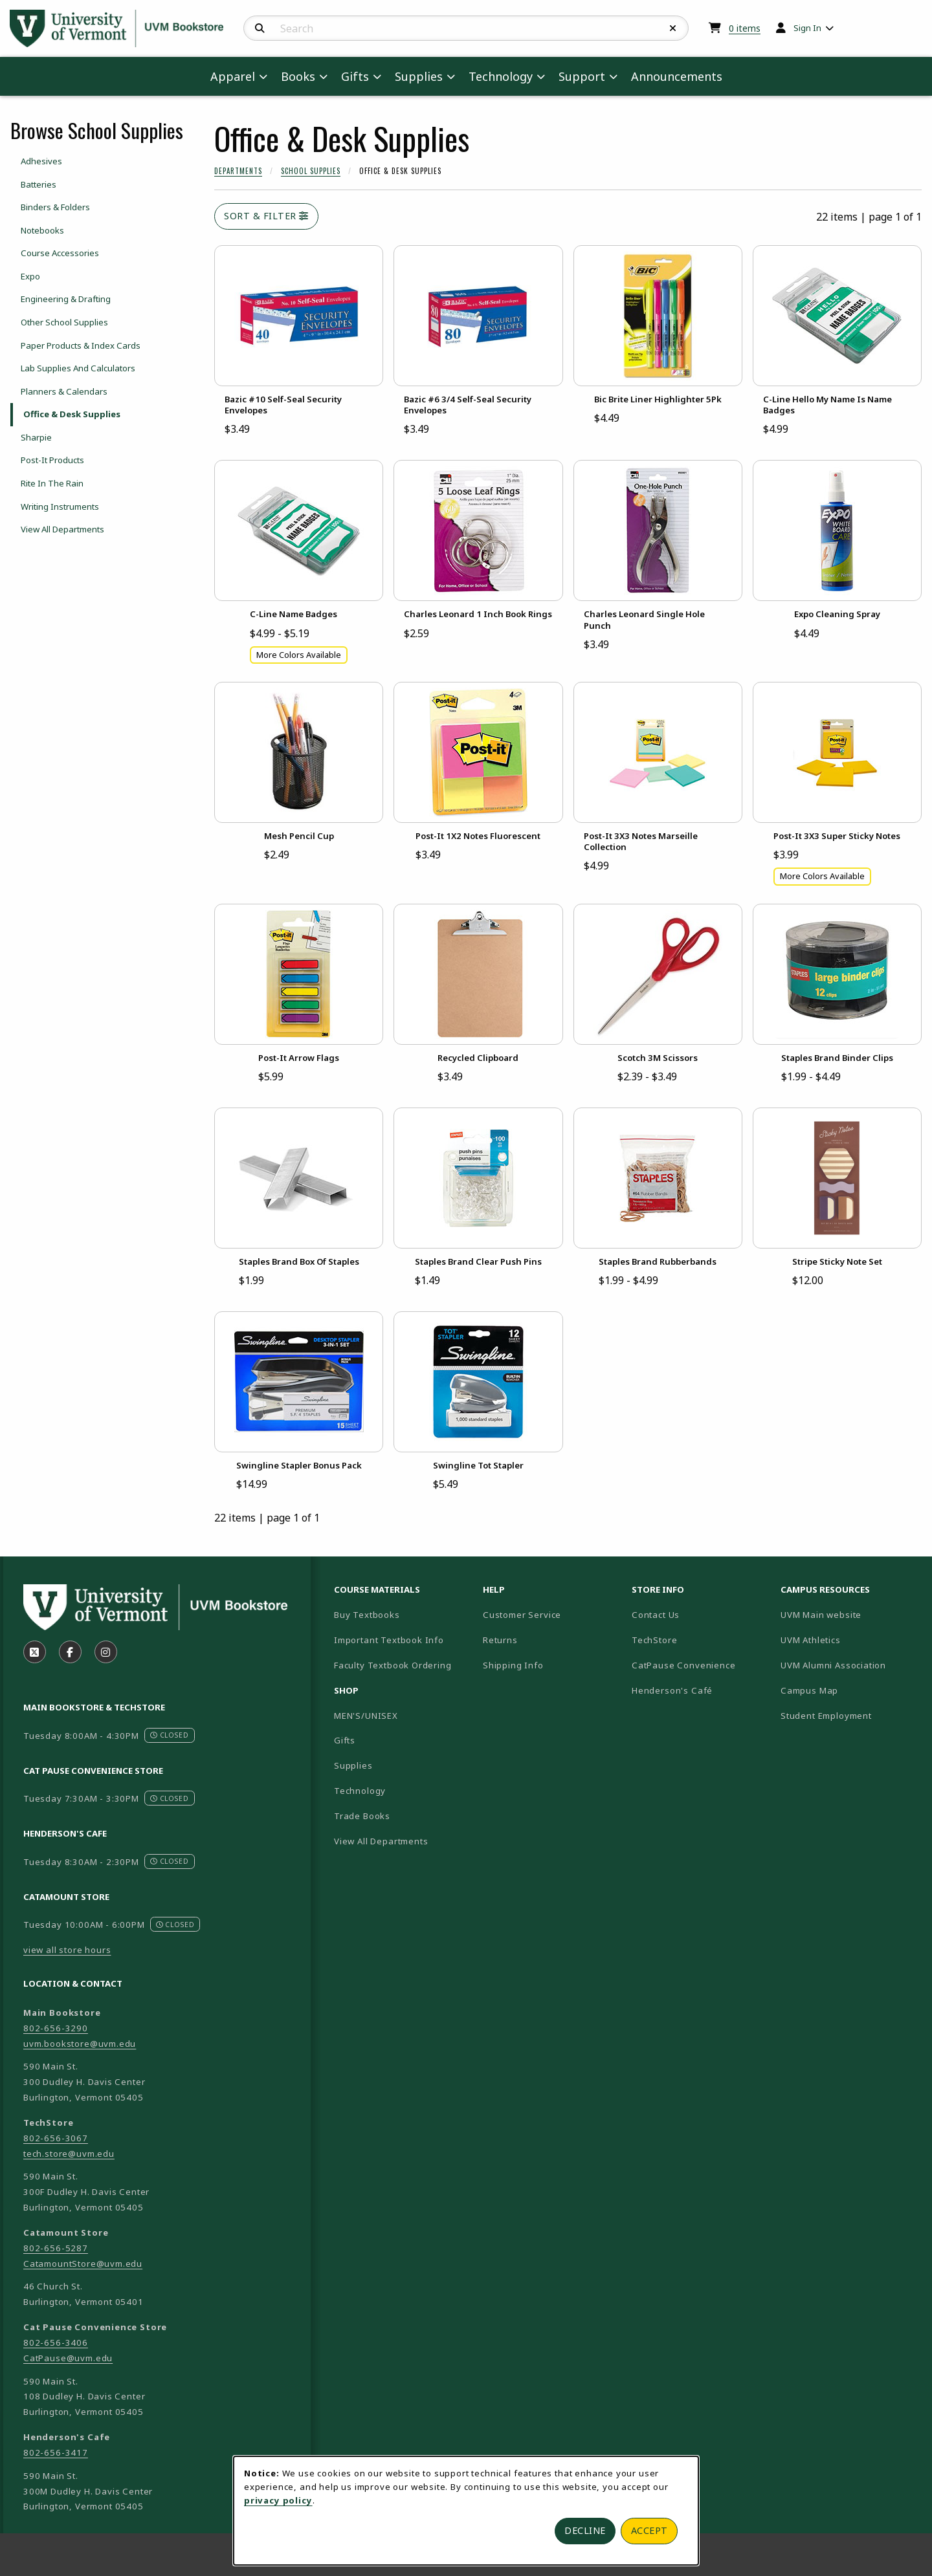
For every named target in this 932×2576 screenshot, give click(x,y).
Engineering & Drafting (66, 299)
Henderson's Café (672, 1690)
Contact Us (656, 1615)
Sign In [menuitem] (807, 28)
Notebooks (42, 230)
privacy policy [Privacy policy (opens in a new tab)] (278, 2500)
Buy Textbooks (367, 1615)
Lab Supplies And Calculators (78, 368)
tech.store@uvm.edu (69, 2153)
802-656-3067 (55, 2138)
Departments (238, 171)
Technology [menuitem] (501, 76)
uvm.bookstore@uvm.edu (79, 2043)
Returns (500, 1640)
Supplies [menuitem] (419, 76)
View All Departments (62, 529)
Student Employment (850, 1715)
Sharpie (36, 437)
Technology (360, 1790)
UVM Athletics (850, 1639)
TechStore (654, 1640)
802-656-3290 (55, 2028)
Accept (649, 2530)
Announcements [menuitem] (676, 76)
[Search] (260, 28)
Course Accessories (60, 253)
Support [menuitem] (582, 76)
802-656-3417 (55, 2452)
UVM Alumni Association (850, 1665)
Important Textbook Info (389, 1640)
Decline (585, 2530)
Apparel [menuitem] (232, 76)
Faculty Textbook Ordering (393, 1665)
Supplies (353, 1765)
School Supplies (310, 171)
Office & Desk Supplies (71, 414)
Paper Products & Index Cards (80, 345)
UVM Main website (850, 1614)
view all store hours (67, 1950)
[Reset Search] (673, 28)
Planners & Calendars (64, 391)
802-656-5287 (55, 2248)
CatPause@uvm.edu (68, 2358)
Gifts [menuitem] (355, 76)
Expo (30, 276)
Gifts (344, 1740)
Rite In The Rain (52, 483)
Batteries (38, 184)
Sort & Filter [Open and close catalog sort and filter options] (266, 216)
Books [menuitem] (298, 76)
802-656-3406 (55, 2342)
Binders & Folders (55, 207)
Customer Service (522, 1615)
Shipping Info (513, 1665)
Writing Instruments (60, 506)
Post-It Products (52, 460)
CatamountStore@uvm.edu (82, 2263)
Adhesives (41, 161)
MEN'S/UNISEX (366, 1715)
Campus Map (850, 1690)
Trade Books (362, 1816)
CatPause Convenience (684, 1665)
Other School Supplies (64, 322)
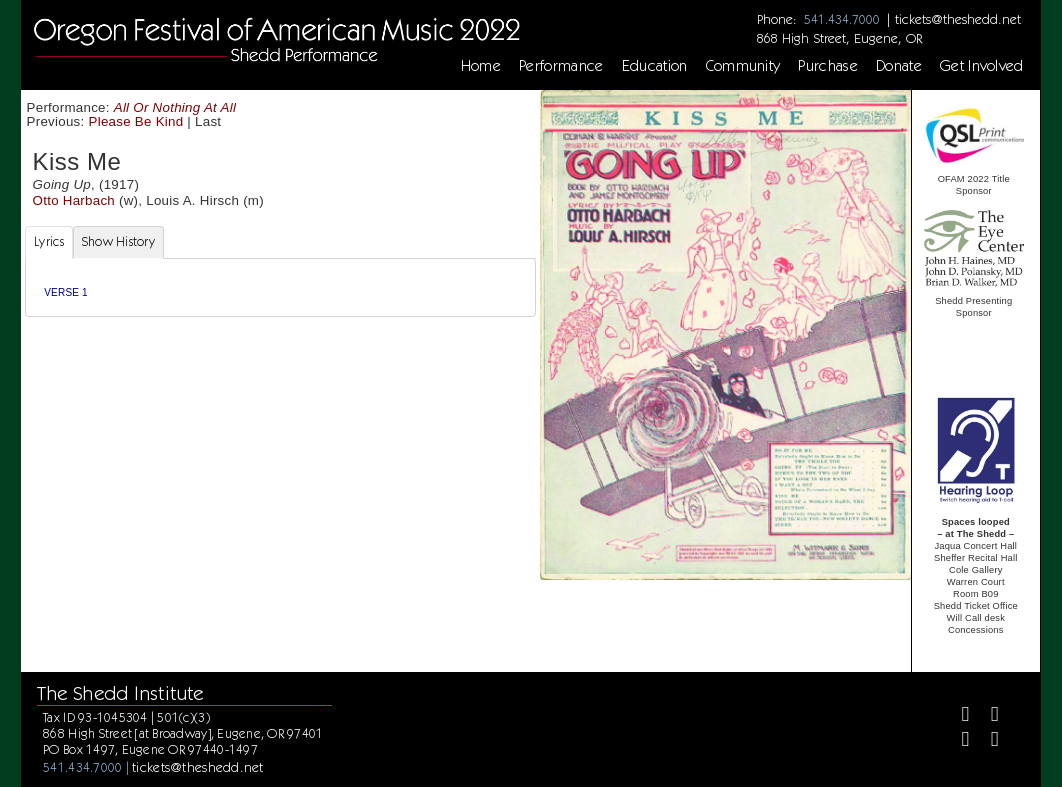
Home (481, 66)
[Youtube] (986, 741)
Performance (561, 66)
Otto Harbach (74, 200)
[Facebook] (956, 716)
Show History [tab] (118, 241)
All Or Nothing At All (175, 107)
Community (743, 66)
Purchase (828, 66)
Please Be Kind (136, 121)
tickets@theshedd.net (958, 19)
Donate (899, 66)
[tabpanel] (280, 287)
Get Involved (982, 66)
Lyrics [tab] (49, 241)
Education (655, 66)
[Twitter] (986, 716)
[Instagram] (956, 741)
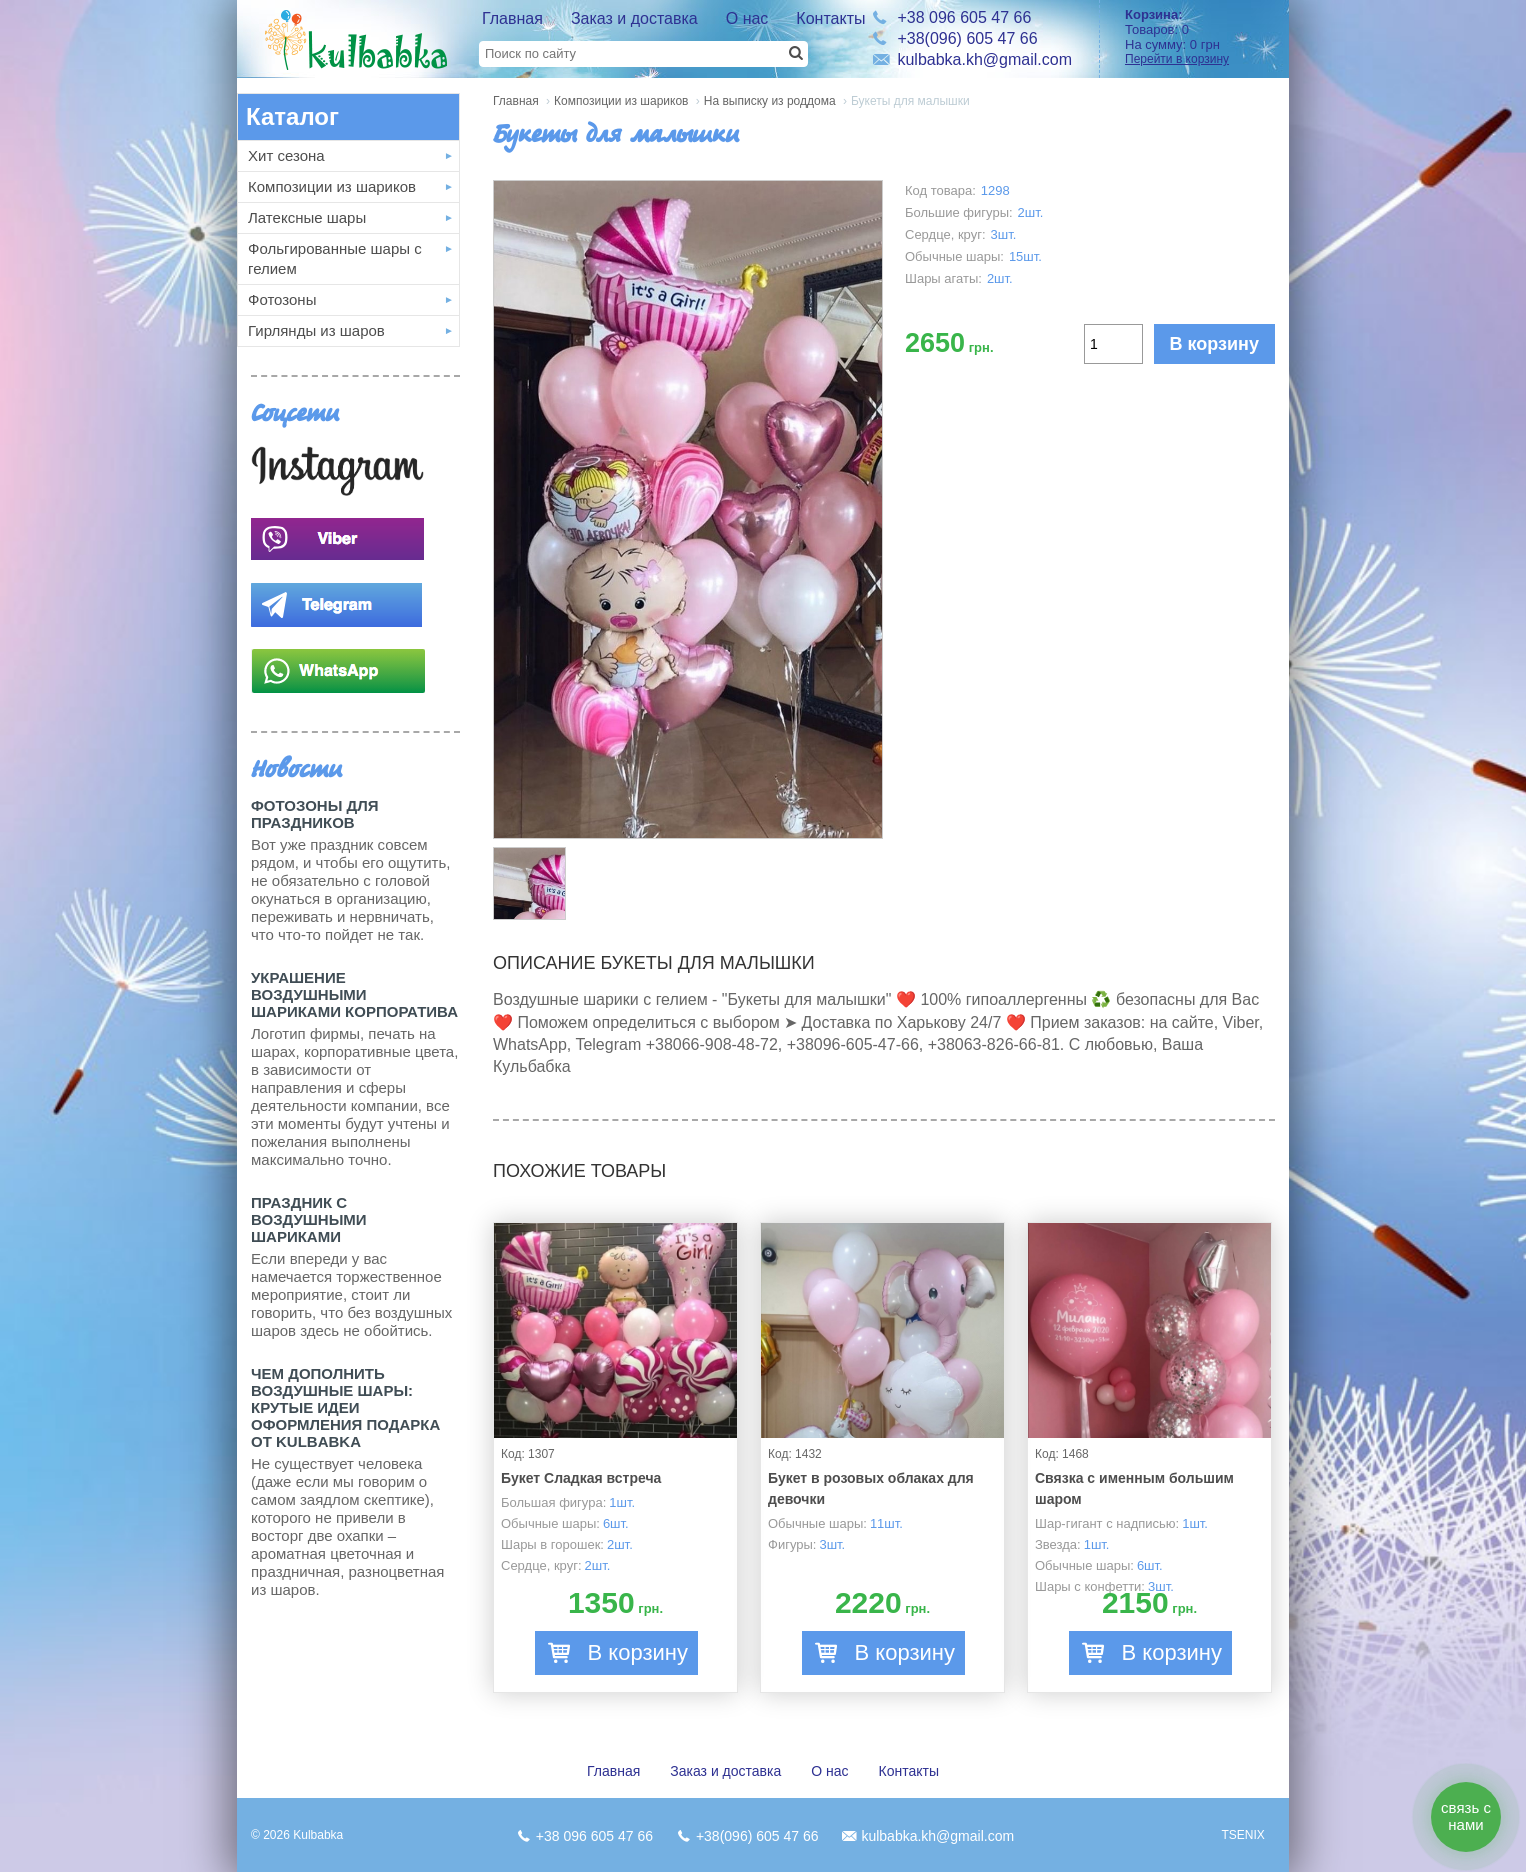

□ □ □

● **Exercise objective**
With the images excluded, output every record verbatim.

● **Answer below**
For every named target in this 932×2576 screenshot, give click(x,y).
Engineering & Drafting (66, 299)
Henderson's Café (672, 1690)
Contact Us (656, 1615)
Sign In [menuitem] (807, 28)
Notebooks (42, 230)
privacy policy [Privacy policy (opens in a new tab)] (278, 2500)
Buy Textbooks (367, 1615)
Lab Supplies And Calculators (78, 368)
tech.store@uvm.edu (69, 2153)
802-656-3067 (55, 2138)
Departments (238, 171)
Technology [menuitem] (501, 76)
uvm.bookstore@uvm.edu (79, 2043)
Returns (500, 1640)
Supplies [menuitem] (419, 76)
View All Departments (62, 529)
Student Employment (850, 1715)
Sharpie (36, 437)
Technology (360, 1790)
UVM Athletics (850, 1639)
TechStore (654, 1640)
802-656-3290 (55, 2028)
Accept (649, 2530)
Announcements [menuitem] (676, 76)
[Search] (260, 28)
Course Accessories (60, 253)
Support [menuitem] (582, 76)
802-656-3417 (55, 2452)
UVM Alumni Association (850, 1665)
Important Textbook Info (389, 1640)
Decline (585, 2530)
Apparel [menuitem] (232, 76)
Faculty Textbook Ordering (393, 1665)
Supplies (353, 1765)
School Supplies (310, 171)
Office & Desk Supplies (71, 414)
Paper Products & Index Cards (80, 345)
UVM Main website (850, 1614)
view all store hours (67, 1950)
[Reset Search] (673, 28)
Planners & Calendars (64, 391)
802-656-5287 (55, 2248)
CatPause@uvm.edu (68, 2358)
Gifts [menuitem] (355, 76)
Expo (30, 276)
Gifts (344, 1740)
Rite In The Rain (52, 483)
Batteries (38, 184)
Sort & Filter [Open and close catalog sort and filter options] (266, 216)
Books [menuitem] (298, 76)
802-656-3406 (55, 2342)
Binders & Folders (55, 207)
Customer Service (522, 1615)
Shipping Info (513, 1665)
Writing Instruments (60, 506)
Post-It Products (52, 460)
CatamountStore@uvm.edu (82, 2263)
Adhesives (41, 161)
MEN'S/UNISEX (366, 1715)
Campus Map (850, 1690)
Trade Books (362, 1816)
CatPause Convenience (684, 1665)
Other School Supplies (64, 322)
Home (481, 66)
[Youtube] (986, 741)
Performance (561, 66)
Otto Harbach (74, 200)
[Facebook] (956, 716)
Show History [tab] (118, 241)
All Or Nothing At All (175, 107)
Community (743, 66)
Purchase (828, 66)
Please Be Kind (136, 121)
tickets@theshedd.net (958, 19)
Donate (899, 66)
[tabpanel] (280, 287)
Get Involved (982, 66)
Lyrics [tab] (49, 241)
Education (655, 66)
[Twitter] (986, 716)
[Instagram] (956, 741)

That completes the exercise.